As transferências futebolísticas como caso-estudo de gestão

João André, 14.10.20

Andei com afazeres pessoais e sem tempo para parvoíces, por isso foi engraçado espreitar os desenvolvimentos no futebol europeu e descobrir (uns dias tarde) que Rúben Dias tinha ido para o Manchester City e que Otamendi tinha seguido na direcção oposta. Tirando questões desportivas para o lado (como o facto de os centrais do meu Benfica terem agora uma média de idades superior à da mãe de Eusébio), achei engraçada a discussão que li nos posts de alguns amigos sobre se tinham sido duas vendas (Dias para um lado e Otamendi para o outro) ou uma troca (vendendo Dias por dinheiro e Otamendi).

Ora, sem querer estar a fazer afirmações peremptórias sobre a gestão dos dois clubes, deixo aqui a explicação para serem duas vendas e porque razão resultaram em lucro para ambos os clubes.

Ponto 1) Dias foi vendido por 56,6 m€ e assinou contrato por 6 anos. Otamendi foi vendido por 15 m€ e assinou por 3 anos.
Ponto 2) os clubes usam a amortização do valor da aquisição do jogador ao longo do contrato nas suas práticas de contabilidade. Isto significa que Dias custa cerca de 9,5 m€ por ano ao Man City e Otamendi 5 m€ por ano ao Benfica.
Ponto 3) o dinheiro recebido pela transferência é imediatamente contabilizado. Ou seja, o Benfica recebeu 56,6 m€ e o Man City 15 m€.
Ponto 4) Os valores para 2020 foram então 1) para o Benfica, de 56,6 m€ de redimento e 5 m€ de custos, i.e., 51,6 m€ de lucro e; b) para o Man City, de 15 m€ de rendimento e 9,5 m€ de custos, i.e., 5,5 m€ de lucro. Isto, claro, ignora a questão da amortização das transferências anteriores, especificamente da de Otamendi para o Man City (já lá chego).
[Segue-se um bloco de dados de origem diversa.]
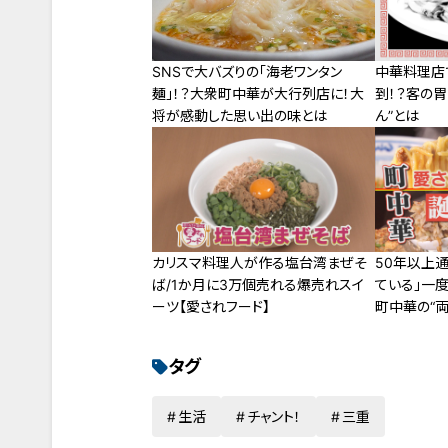
SNSで大バズりの「海老ワンタン
中華料理店
麺」！？大衆町中華が大行列店に！大
到！？客の
将が感動した思い出の味とは
ん”とは
カリスマ料理人が作る塩台湾まぜそ
50年以上通
ば/1か月に3万個売れる爆売れスイ
ている」一
ーツ【愛されフード】
町中華の“
タグ
生活
チャント！
三重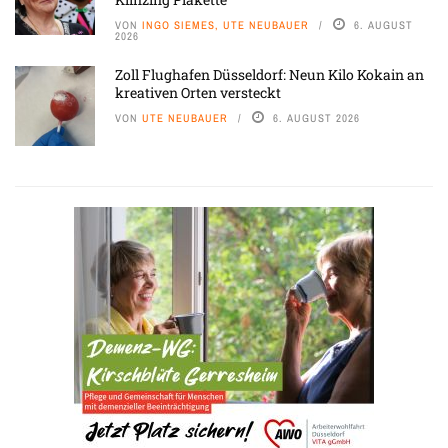
VON
INGO SIEMES, UTE NEUBAUER
6. AUGUST
2026
Zoll Flughafen Düsseldorf: Neun Kilo Kokain an
kreativen Orten versteckt
VON
UTE NEUBAUER
6. AUGUST 2026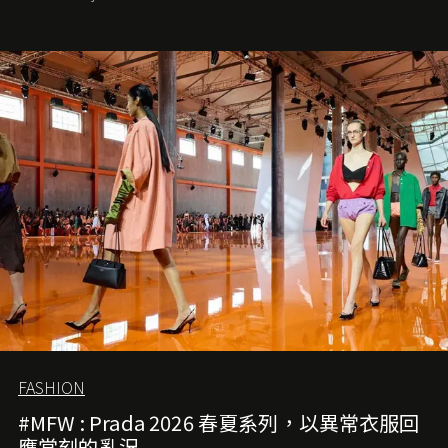
位。如果說每個女生的第一個夢想手袋是 Chanel，那 2.55
就是無可動搖的首選，不論70 年前還是 70 年後，大眾始終
愛它的雋永與優雅。那麼這個手袋是怎麼誕生的呢？又為
甚麼取名叫 2.55 ？今天就由《L'Officiel HK》帶你穿越流金
歲月，回顧 2.55 的誕生故事。
FASHION
#MFW : Prada 2026 春夏系列，以異常衣服回
應當刻的亂況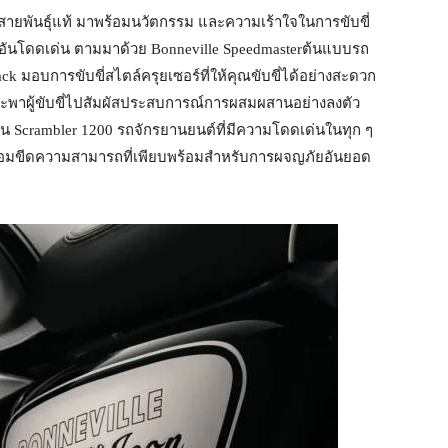
สายพันธุ์แท้ มาพร้อมนวัตกรรม และความเร้าใจในการขับขี่
นโดดเด่น ตามมาด้วย Bonneville Speedmasterต้นแบบรถ
 มอบการขับขี่สไตล์ครุยเซอร์ที่ให้คุณขับขี่ได้อย่างสะดวก
ี่จะพาผู้ขับขี่ไปสัมผัสประสบการณ์การผสมผสานอย่างลงตัว
 Scrambler 1200 รถจักรยานยนต์ที่มีความโดดเด่นในทุก ๆ
้อมขีดความสามารถที่เพียบพร้อมสำหรับการผจญภัยอันยอด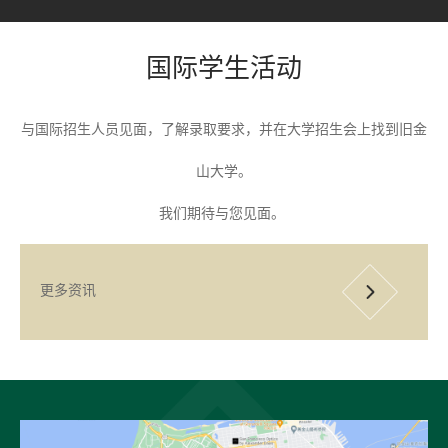
国际学生活动
与国际招生人员见面，了解录取要求，并在大学招生会上找到旧金
山大学。
我们期待与您见面。
更多资讯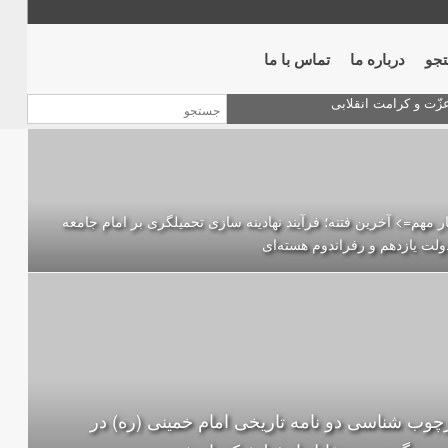
جو
درباره ما
تماس با ما
ر مهم=> آخرین فتنه؛ فرآیند نهادینه سازی تحمیلگری بر امام جامعه
ولت یازدهم و رفراندوم هسته‌ای
چوب شناسی دو نامه تاریخی امام خمینی (ره) در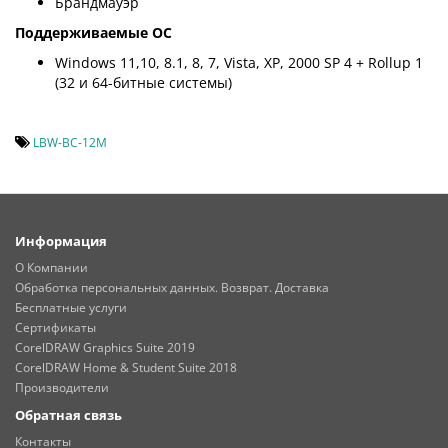
Брандмауэр
Поддерживаемые ОС
Windows 11,10, 8.1, 8, 7, Vista, XP, 2000 SP 4 + Rollup 1
(32 и 64-битные системы)
LBW-BC-12M
Информация
О Компании
Обработка персональных данных. Возврат. Доставка
Бесплатные услуги
Сертификаты
CorelDRAW Graphics Suite 2019
CorelDRAW Home & Student Suite 2018
Производители
Обратная связь
Контакты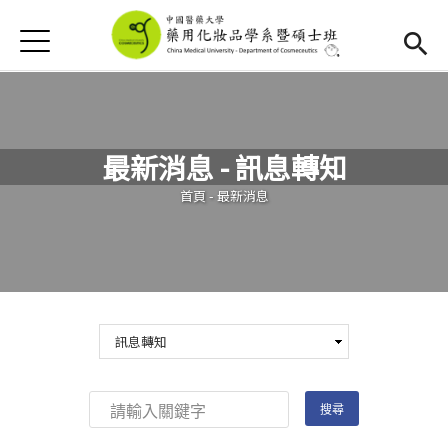
Jump to Main content
Jump to Navigation
首頁
首頁
最新消息
最新消息 - 訊息轉知
新生專區
(link is external)
您在這裡
首頁
-
最新消息
Open submenu (學系簡介)
學系簡介
Open submenu (教學資源)
教學資源
活動集錦
下載專區
招生資訊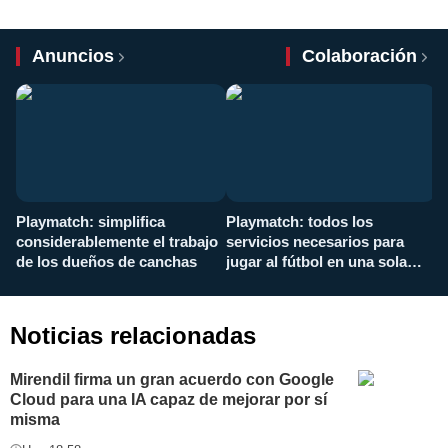
Anuncios
Colaboración
Playmatch: simplifica
Playmatch: todos los
¿
considerablemente el trabajo
servicios necesarios para
d
de los dueños de canchas
jugar al fútbol en una sola
c
aplicación
i
Noticias relacionadas
Mirendil firma un gran acuerdo con Google
Cloud para una IA capaz de mejorar por sí
misma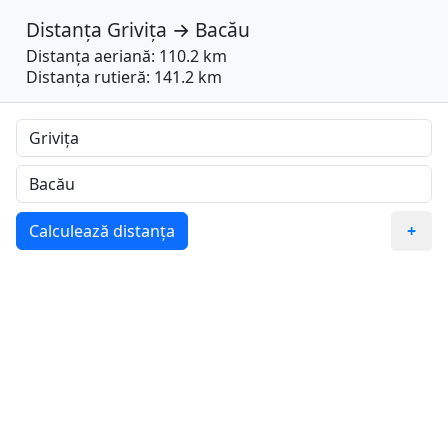
Distanța
Grivița
→
Bacău
Distanța aeriană: 110.2 km
Distanța rutieră: 141.2 km
Calculează distanța
+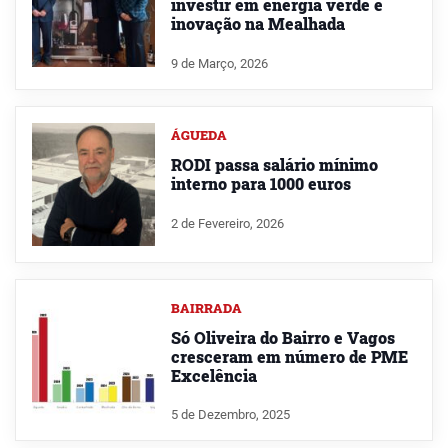
investir em energia verde e
inovação na Mealhada
9 de Março, 2026
ÁGUEDA
RODI passa salário mínimo
interno para 1000 euros
2 de Fevereiro, 2026
BAIRRADA
Só Oliveira do Bairro e Vagos
cresceram em número de PME
Excelência
5 de Dezembro, 2025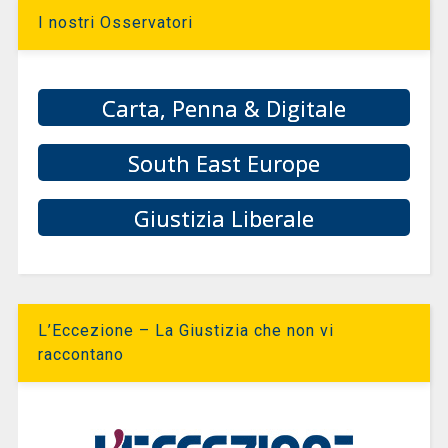
I nostri Osservatori
Carta, Penna & Digitale
South East Europe
Giustizia Liberale
L’Eccezione – La Giustizia che non vi
raccontano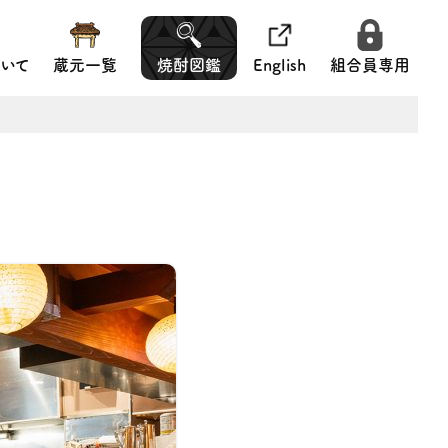
いて
蔵元一覧
焼酎図鑑
English
組合員専用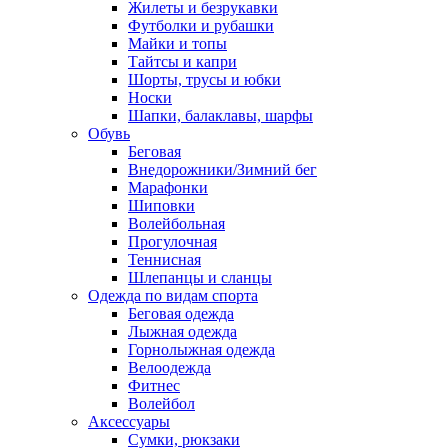
Жилеты и безрукавки
Футболки и рубашки
Майки и топы
Тайтсы и капри
Шорты, трусы и юбки
Носки
Шапки, балаклавы, шарфы
Обувь
Беговая
Внедорожники/Зимний бег
Марафонки
Шиповки
Волейбольная
Прогулочная
Теннисная
Шлепанцы и сланцы
Одежда по видам спорта
Беговая одежда
Лыжная одежда
Горнолыжная одежда
Велоодежда
Фитнес
Волейбол
Аксессуары
Сумки, рюкзаки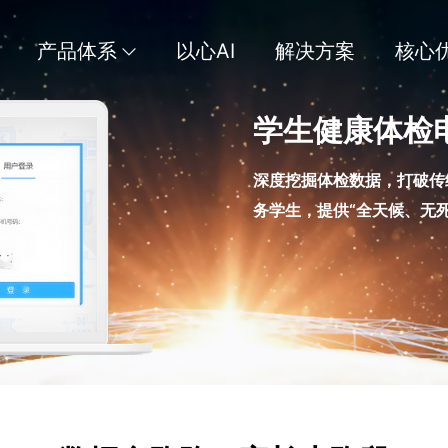
产品体系
以心AI
解决方案
核心
学生健康体检
深度挖掘体检数据，打破传
务学生，提供“全天候、无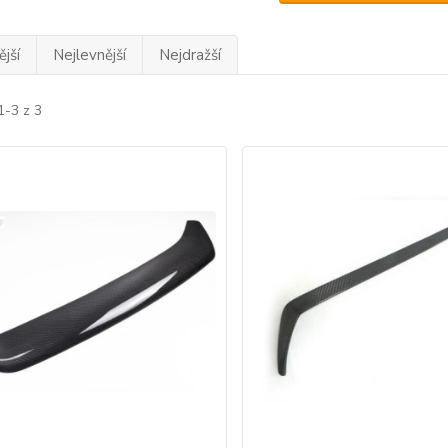
jší
Nejlevnější
Nejdražší
1-3 z 3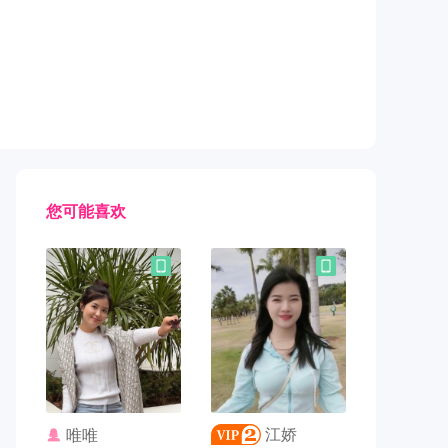
您可能喜欢
联系TA
联系TA
江娇
唯唯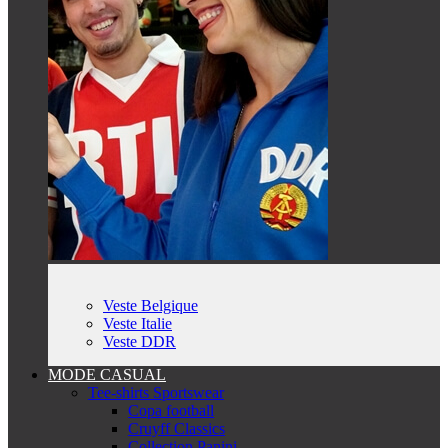
Veste Belgique
Veste Italie
Veste DDR
MODE CASUAL
Tee-shirts Sportswear
Copa football
Cruyff Classics
Collection Panini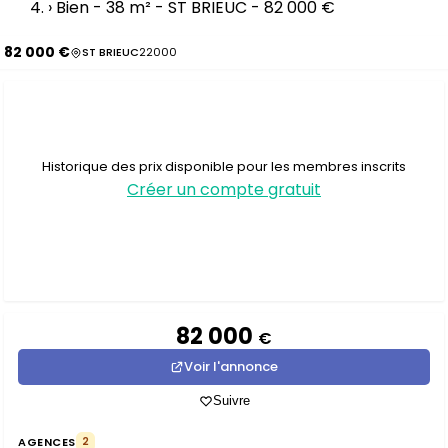
›
Bien - 38 m² - ST BRIEUC - 82 000 €
82 000 €
ST BRIEUC
22000
Historique des prix disponible pour les membres inscrits
Créer un compte gratuit
82 000
€
Voir l'annonce
Suivre
AGENCES
2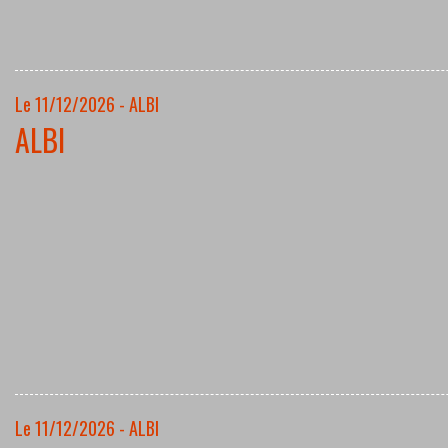
Le 11/12/2026 - ALBI
ALBI
Le 11/12/2026 - ALBI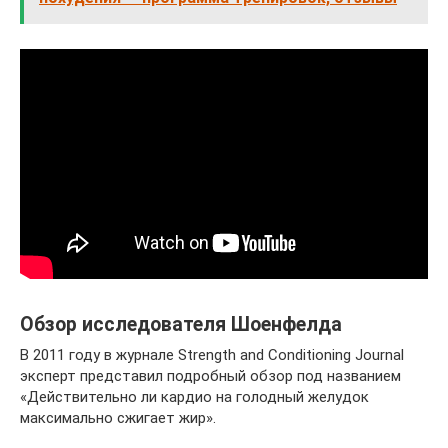
Обзор исследователя Шоенфелда
В 2011 году в журнале Strength and Conditioning Journal
эксперт представил подробный обзор под названием
«Действительно ли кардио на голодный желудок
максимально сжигает жир».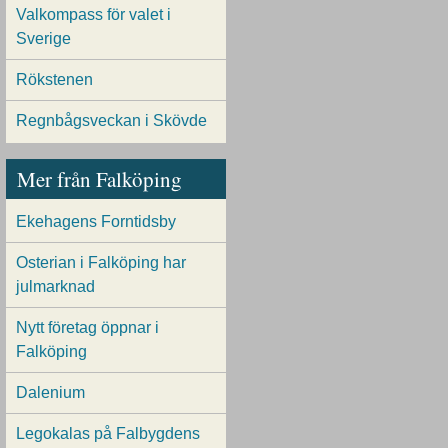
Valkompass för valet i
Sverige
Rökstenen
Regnbågsveckan i Skövde
Mer från Falköping
Ekehagens Forntidsby
Osterian i Falköping har
julmarknad
Nytt företag öppnar i
Falköping
Dalenium
Legokalas på Falbygdens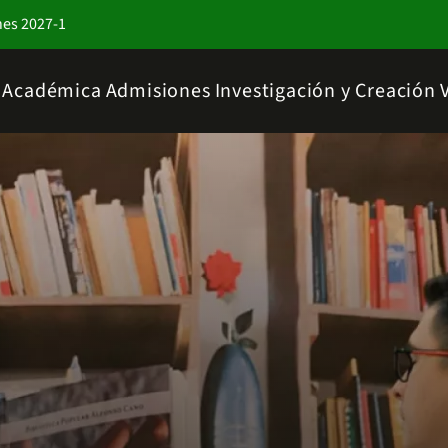
nes 2027-1
a Académica
Admisiones
Investigación y Creación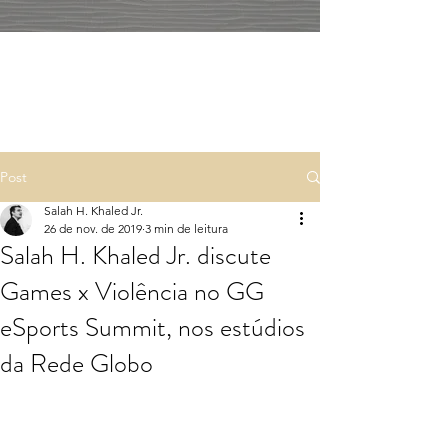
Post
Salah H. Khaled Jr.
26 de nov. de 2019
3 min de leitura
Salah H. Khaled Jr. discute
Games x Violência no GG
eSports Summit, nos estúdios
da Rede Globo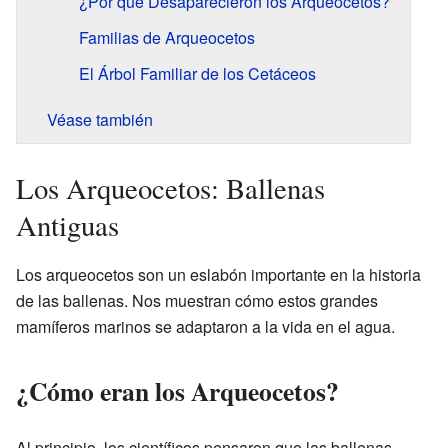
¿Por qué Desaparecieron los Arqueocetos?
Familias de Arqueocetos
El Árbol Familiar de los Cetáceos
Véase también
Los Arqueocetos: Ballenas
Antiguas
Los arqueocetos son un eslabón importante en la historia
de las ballenas. Nos muestran cómo estos grandes
mamíferos marinos se adaptaron a la vida en el agua.
¿Cómo eran los Arqueocetos?
Al principio, los científicos pensaron que las ballenas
Temos então que ambos os clubes lucraram. Claro que para 2021 ambos irão ter gastos, mas isso gere-se nessa altura, usando outras transferências.

O mesmo aconteceu na "troca" de Arthur e Pjanić entre Barcelona e Juventus. O primeiro foi para a Juventus por 72 m€ e o segundo para o Barcelona por 60 m€. Teoricamente isto resultaria num gasto líquido para a Juventus de 12 m€, mas não. Pjanić assinou por 4 épocas (custo de 15 m€ por época) e Arthur por 5 anos (14,4 m€ por ano). Isso significa que o Barcelona lucrou 57 m€ e a Juventus 45,6 m€. Isto sem contabilizar o valor residual dos contratos (já lá vou). Isso foi fundamental para o Barcelona poder equilibrar as contas e não entrar em conflito com o Financial Fair Play da UEFA.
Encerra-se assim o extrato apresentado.